- [Assignment]
Reproduce only what runs from the line containing "النهائي 494 ريال." to the line containing "ทะเบียนเพื่อสร้างบัญชีผ" in the records below, inclusive. Keep it exact, and keep the pictures out.

Dataset items:

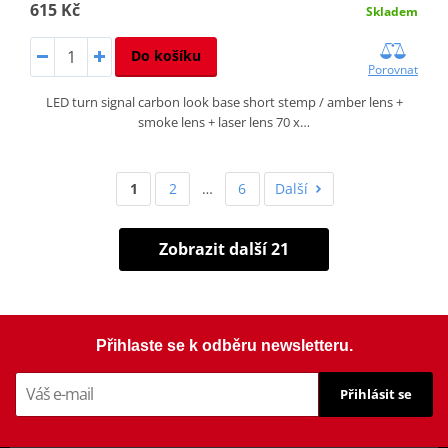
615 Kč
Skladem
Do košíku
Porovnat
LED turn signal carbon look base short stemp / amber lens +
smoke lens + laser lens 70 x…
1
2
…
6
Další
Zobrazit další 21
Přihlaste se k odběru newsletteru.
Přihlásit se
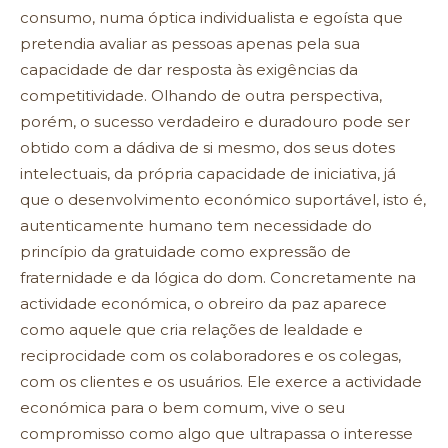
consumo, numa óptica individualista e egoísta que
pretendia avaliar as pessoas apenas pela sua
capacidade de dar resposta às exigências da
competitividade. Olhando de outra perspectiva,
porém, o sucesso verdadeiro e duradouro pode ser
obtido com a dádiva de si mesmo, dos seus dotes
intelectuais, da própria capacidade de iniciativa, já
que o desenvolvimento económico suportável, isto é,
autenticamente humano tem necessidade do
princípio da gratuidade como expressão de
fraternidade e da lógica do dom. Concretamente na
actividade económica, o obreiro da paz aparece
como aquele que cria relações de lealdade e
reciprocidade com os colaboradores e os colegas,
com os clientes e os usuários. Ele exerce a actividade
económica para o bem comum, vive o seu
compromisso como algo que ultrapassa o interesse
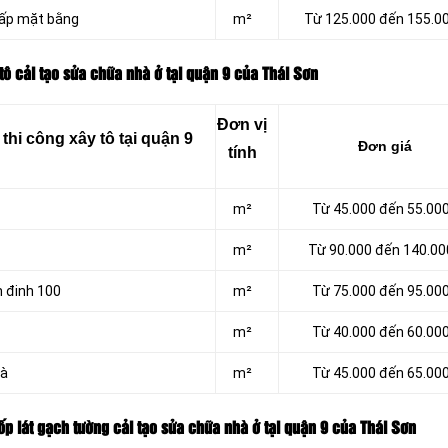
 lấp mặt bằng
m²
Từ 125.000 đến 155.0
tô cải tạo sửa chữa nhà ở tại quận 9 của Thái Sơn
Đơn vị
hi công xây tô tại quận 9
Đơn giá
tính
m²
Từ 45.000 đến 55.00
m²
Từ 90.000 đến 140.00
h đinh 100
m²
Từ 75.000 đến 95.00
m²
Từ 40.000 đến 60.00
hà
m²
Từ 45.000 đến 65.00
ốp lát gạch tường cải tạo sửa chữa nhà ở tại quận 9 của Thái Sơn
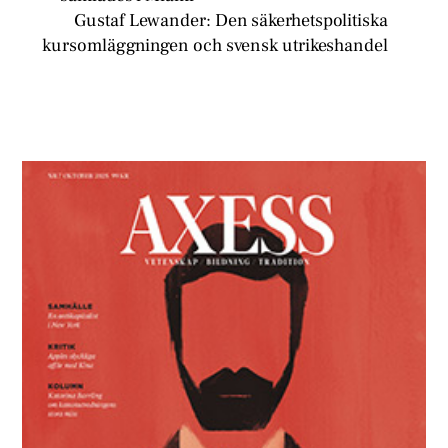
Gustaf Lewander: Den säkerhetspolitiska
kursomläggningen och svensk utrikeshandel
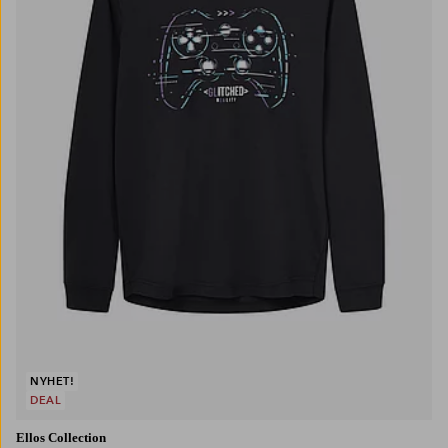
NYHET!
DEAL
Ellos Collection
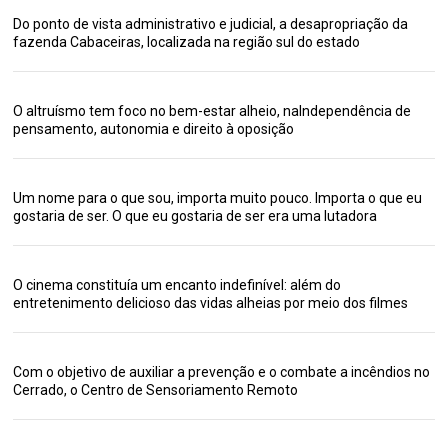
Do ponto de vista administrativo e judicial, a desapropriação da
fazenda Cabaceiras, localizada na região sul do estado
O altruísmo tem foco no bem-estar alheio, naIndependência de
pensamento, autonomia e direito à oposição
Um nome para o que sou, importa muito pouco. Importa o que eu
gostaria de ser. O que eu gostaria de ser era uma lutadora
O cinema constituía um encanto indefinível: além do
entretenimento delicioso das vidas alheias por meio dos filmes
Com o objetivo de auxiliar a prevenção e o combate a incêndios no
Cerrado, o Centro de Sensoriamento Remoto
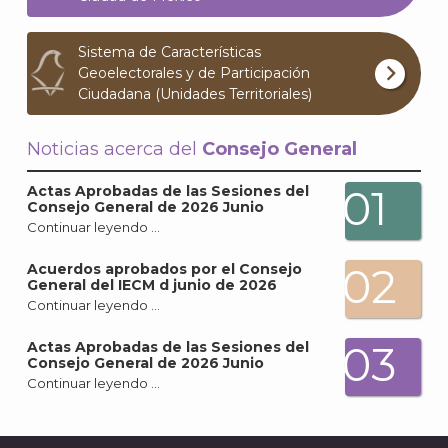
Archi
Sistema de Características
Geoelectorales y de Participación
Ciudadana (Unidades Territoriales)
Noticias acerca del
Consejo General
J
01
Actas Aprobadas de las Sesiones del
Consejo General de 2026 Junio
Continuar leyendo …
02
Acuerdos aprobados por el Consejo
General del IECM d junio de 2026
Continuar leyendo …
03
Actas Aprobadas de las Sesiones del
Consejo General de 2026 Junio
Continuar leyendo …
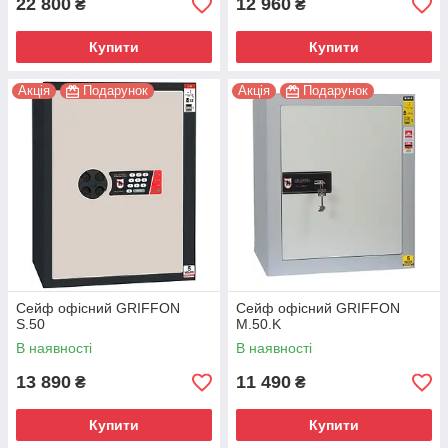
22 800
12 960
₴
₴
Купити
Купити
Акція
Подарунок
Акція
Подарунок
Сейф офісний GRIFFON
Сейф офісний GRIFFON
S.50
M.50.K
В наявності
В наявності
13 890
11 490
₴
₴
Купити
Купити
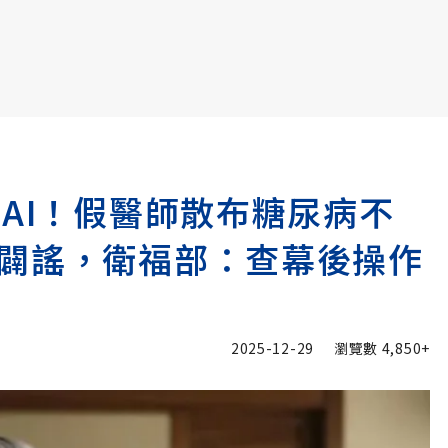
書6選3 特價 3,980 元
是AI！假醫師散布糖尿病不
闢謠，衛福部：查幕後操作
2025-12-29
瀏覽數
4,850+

* * *

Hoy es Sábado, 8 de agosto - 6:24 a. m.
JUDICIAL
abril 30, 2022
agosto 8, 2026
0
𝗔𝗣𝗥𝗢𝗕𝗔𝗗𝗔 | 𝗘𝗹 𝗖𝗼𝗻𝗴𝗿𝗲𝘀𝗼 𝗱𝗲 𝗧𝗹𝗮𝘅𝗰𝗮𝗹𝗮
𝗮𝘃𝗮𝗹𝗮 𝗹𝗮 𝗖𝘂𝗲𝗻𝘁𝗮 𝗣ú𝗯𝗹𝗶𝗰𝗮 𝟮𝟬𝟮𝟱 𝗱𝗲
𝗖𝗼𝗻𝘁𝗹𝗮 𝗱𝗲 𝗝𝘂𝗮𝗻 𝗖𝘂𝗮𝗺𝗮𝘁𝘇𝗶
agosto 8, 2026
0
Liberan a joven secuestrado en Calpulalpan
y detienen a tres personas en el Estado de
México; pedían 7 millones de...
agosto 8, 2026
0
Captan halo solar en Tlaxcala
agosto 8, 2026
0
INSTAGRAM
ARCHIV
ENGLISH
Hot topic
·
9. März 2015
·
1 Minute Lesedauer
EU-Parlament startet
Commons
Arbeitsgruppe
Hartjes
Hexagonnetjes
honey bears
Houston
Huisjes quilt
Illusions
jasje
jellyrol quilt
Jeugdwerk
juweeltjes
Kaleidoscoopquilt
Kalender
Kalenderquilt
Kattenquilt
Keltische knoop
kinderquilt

==

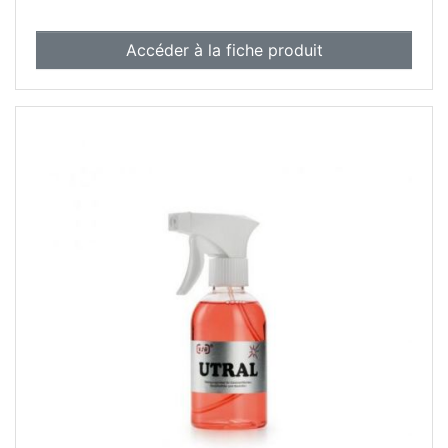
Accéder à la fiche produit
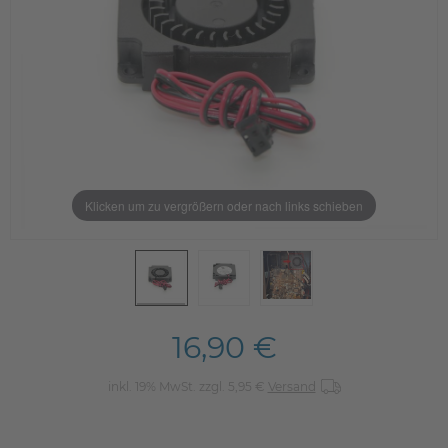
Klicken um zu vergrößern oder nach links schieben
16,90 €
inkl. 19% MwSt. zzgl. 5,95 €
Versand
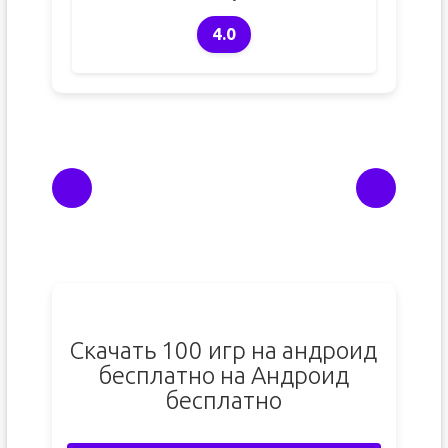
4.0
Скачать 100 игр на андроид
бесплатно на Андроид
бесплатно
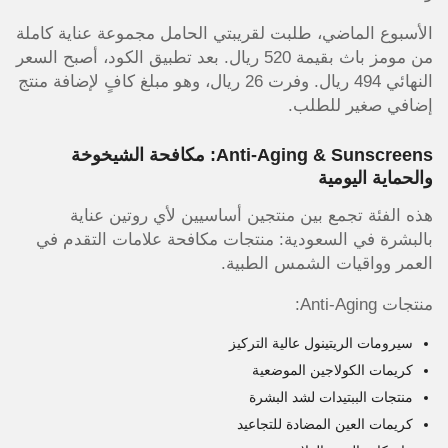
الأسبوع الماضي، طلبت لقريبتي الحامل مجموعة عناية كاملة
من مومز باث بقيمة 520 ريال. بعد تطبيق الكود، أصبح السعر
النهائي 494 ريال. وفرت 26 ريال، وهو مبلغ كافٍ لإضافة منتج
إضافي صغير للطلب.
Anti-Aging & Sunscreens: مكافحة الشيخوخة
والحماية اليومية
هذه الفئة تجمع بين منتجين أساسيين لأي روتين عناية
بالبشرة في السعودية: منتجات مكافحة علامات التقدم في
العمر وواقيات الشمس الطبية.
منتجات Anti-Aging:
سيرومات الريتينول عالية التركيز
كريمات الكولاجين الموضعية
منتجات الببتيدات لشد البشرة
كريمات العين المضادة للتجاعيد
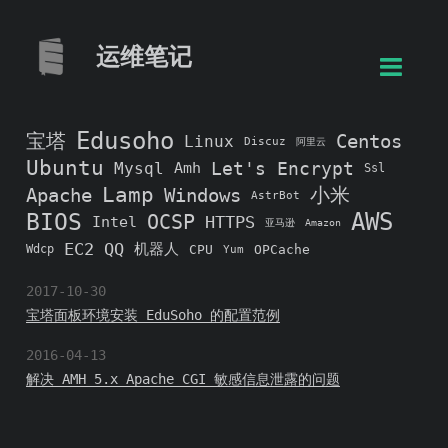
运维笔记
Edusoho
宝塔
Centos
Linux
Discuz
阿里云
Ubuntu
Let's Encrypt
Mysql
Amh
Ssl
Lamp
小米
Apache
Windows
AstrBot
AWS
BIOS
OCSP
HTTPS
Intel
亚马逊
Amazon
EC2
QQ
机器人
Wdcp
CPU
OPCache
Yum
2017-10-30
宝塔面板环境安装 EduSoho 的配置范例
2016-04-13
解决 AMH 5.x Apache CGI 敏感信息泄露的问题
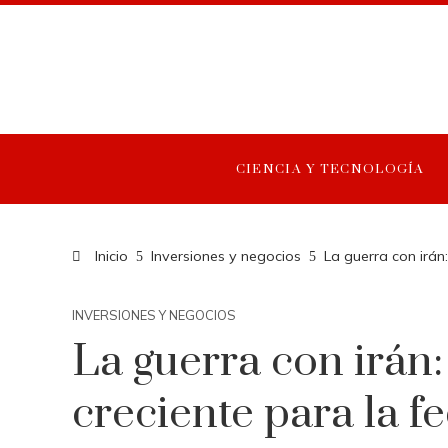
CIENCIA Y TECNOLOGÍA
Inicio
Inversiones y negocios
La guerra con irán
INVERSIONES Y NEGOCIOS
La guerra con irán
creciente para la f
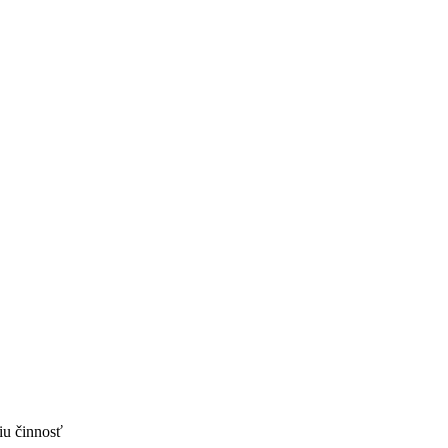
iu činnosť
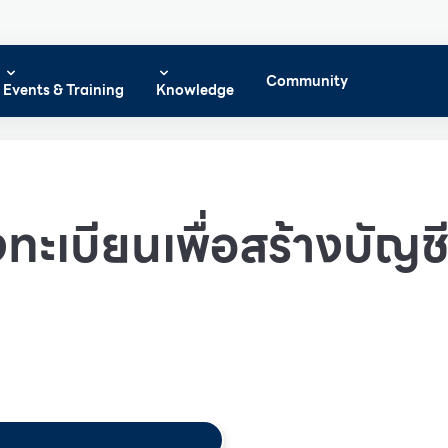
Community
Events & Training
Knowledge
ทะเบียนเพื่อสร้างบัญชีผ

- [The completed task]
النهائي 494 ريال. وفرت 26 ريال، وهو مبلغ كافٍ لإضافة منتج
إضافي صغير للطلب.
Anti-Aging & Sunscreens: مكافحة الشيخوخة
والحماية اليومية
هذه الفئة تجمع بين منتجين أساسيين لأي روتين عناية
بالبشرة في السعودية: منتجات مكافحة علامات التقدم في
العمر وواقيات الشمس الطبية.
منتجات Anti-Aging:
سيرومات الريتينول عالية التركيز
كريمات الكولاجين الموضعية
منتجات الببتيدات لشد البشرة
كريمات العين المضادة للتجاعيد
运维笔记
Edusoho
宝塔
Centos
Linux
Discuz
阿里云
Ubuntu
Let's Encrypt
Mysql
Amh
Ssl
Lamp
小米
Apache
Windows
AstrBot
AWS
BIOS
OCSP
HTTPS
Intel
亚马逊
Amazon
EC2
QQ
机器人
Wdcp
CPU
OPCache
Yum
2017-10-30
宝塔面板环境安装 EduSoho 的配置范例
2016-04-13
解决 AMH 5.x Apache CGI 敏感信息泄露的问题
CIENCIA Y TECNOLOGÍA
Inicio
Inversiones y negocios
La guerra con irán
INVERSIONES Y NEGOCIOS
La guerra con irán
creciente para la f
iu činnosť
Community
Events & Training
Knowledge
ทะเบียนเพื่อสร้างบัญชีผ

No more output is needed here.